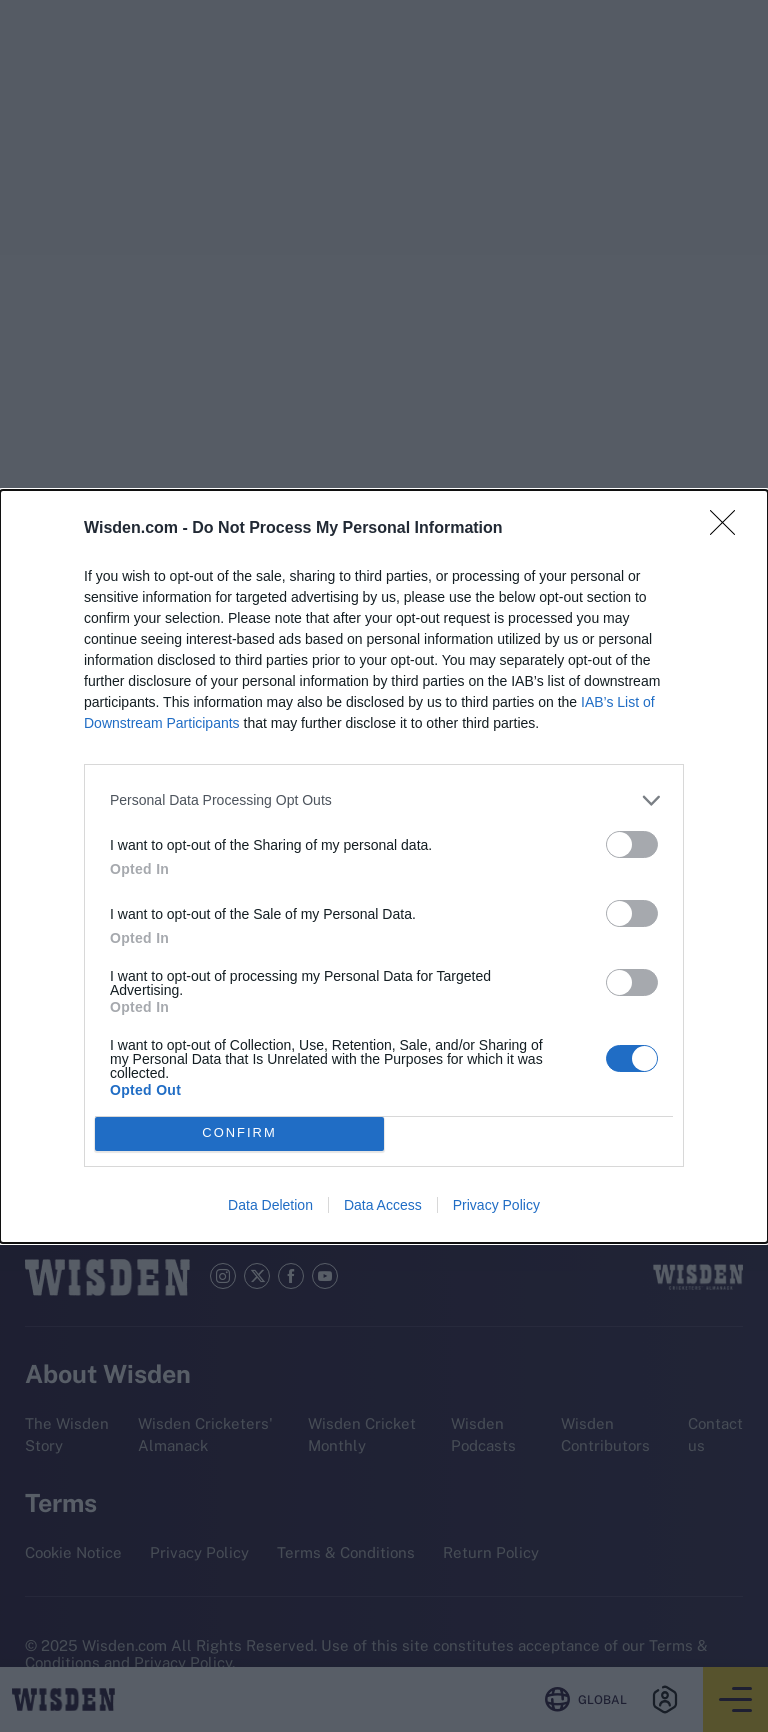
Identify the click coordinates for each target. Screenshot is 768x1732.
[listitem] (384, 800)
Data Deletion (270, 1205)
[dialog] (384, 866)
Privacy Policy (496, 1205)
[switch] (632, 844)
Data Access (383, 1205)
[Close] (729, 529)
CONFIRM (239, 1133)
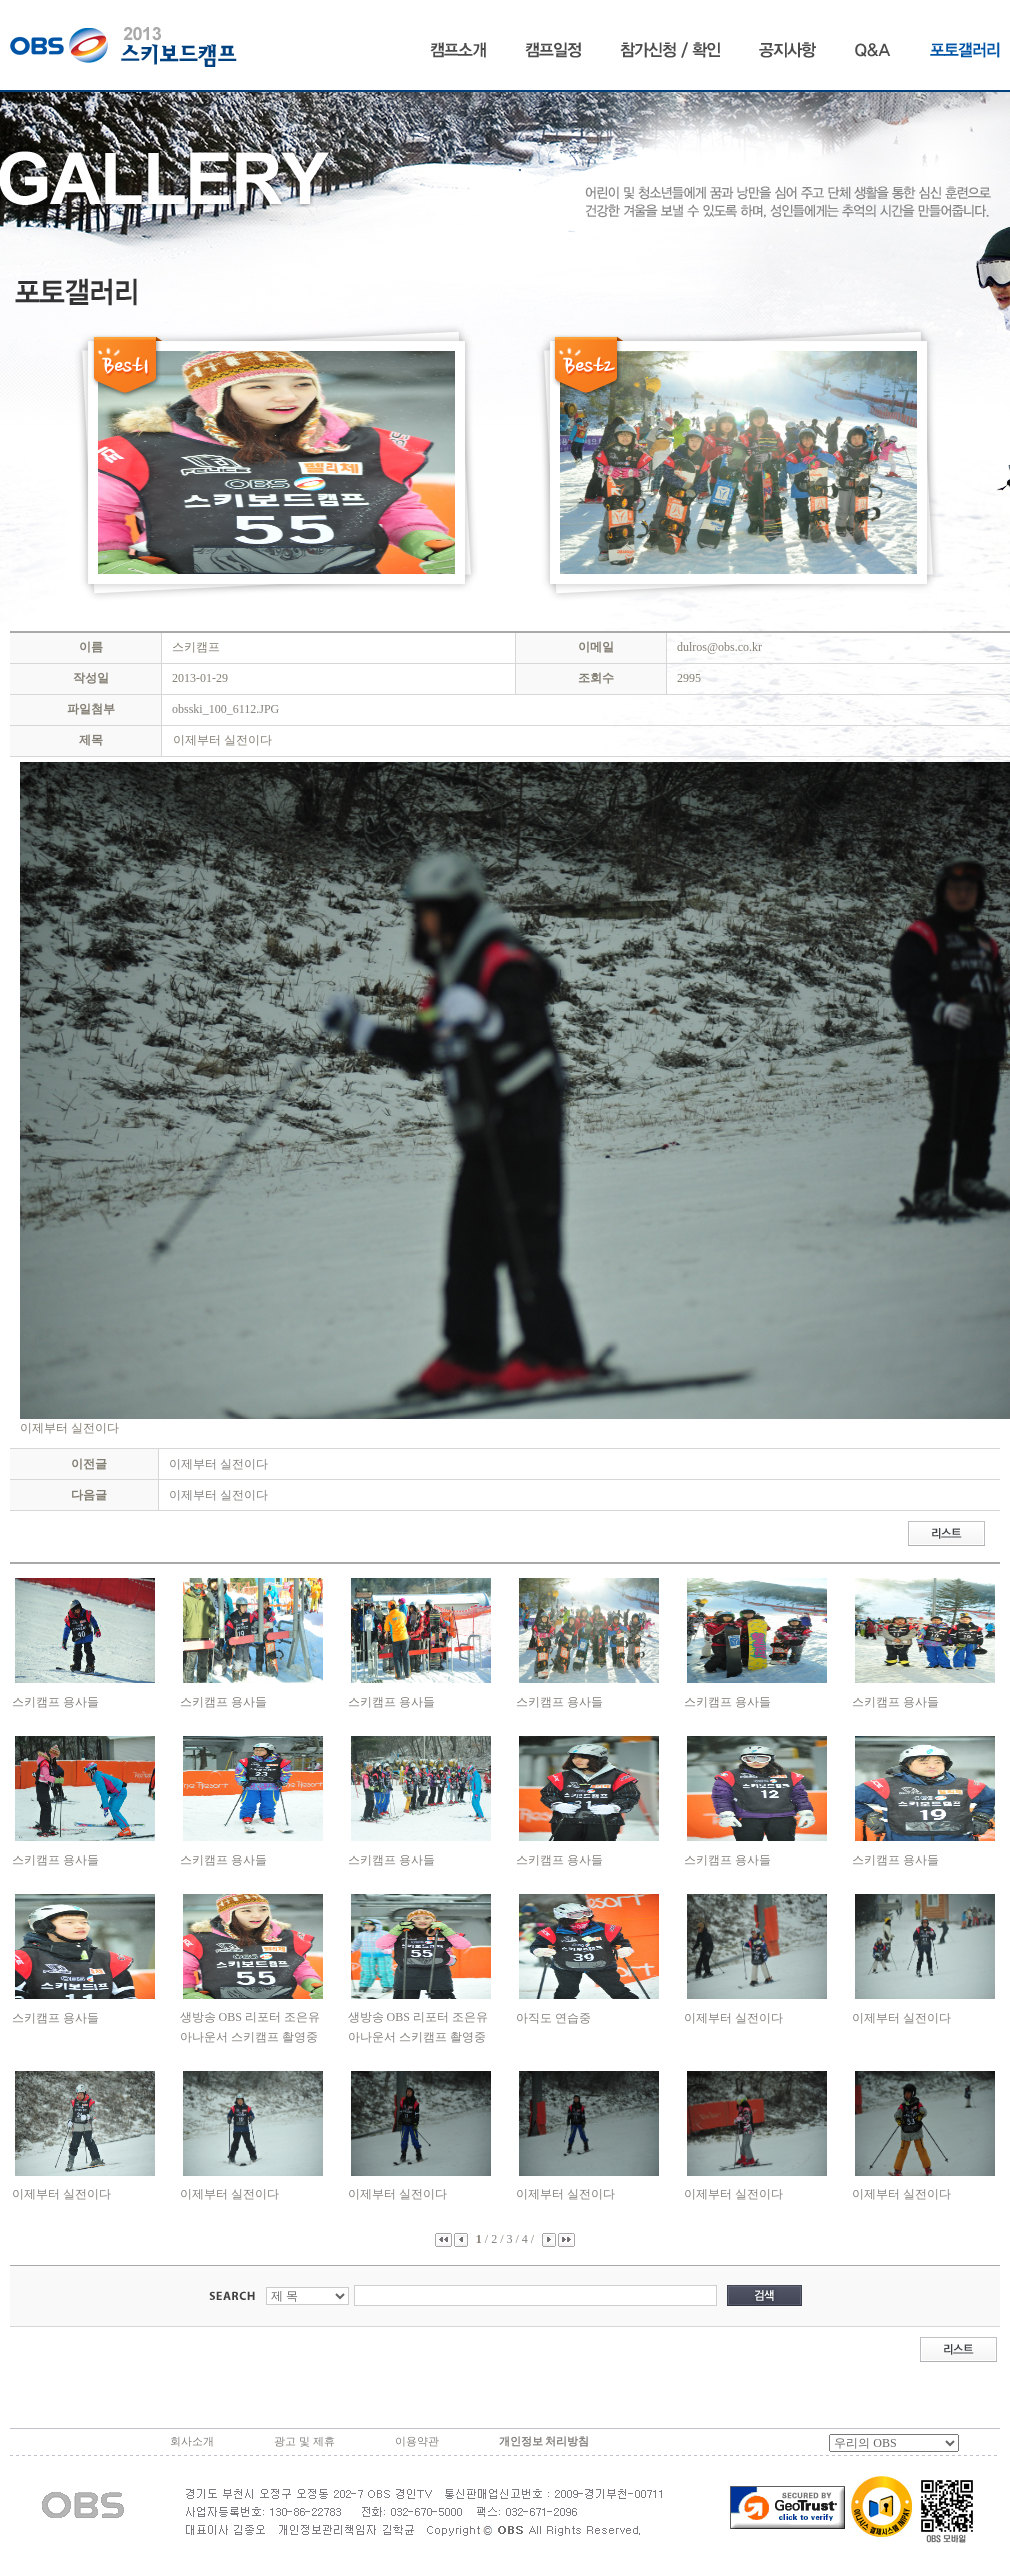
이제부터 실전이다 (218, 1464)
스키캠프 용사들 (55, 1702)
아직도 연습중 (553, 2018)
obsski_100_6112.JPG (225, 709)
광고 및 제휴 (304, 2441)
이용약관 (417, 2441)
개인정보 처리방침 (544, 2441)
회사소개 (192, 2441)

_ _ _ _ _ _ _

Where an image appears in the data, skip it, and return the rest verbatim.

Result for this exercise:
Identify the click coordinates for each target. Screenshot is 768x1732.
[listitem] (384, 800)
Data Deletion (270, 1205)
[dialog] (384, 866)
Privacy Policy (496, 1205)
[switch] (632, 844)
Data Access (383, 1205)
[Close] (729, 529)
CONFIRM (239, 1133)
이제부터 실전이다 (218, 1464)
스키캠프 용사들 (55, 1702)
아직도 연습중 (553, 2018)
obsski_100_6112.JPG (225, 709)
광고 및 제휴 (304, 2441)
이용약관 (417, 2441)
개인정보 처리방침 (544, 2441)
회사소개 (192, 2441)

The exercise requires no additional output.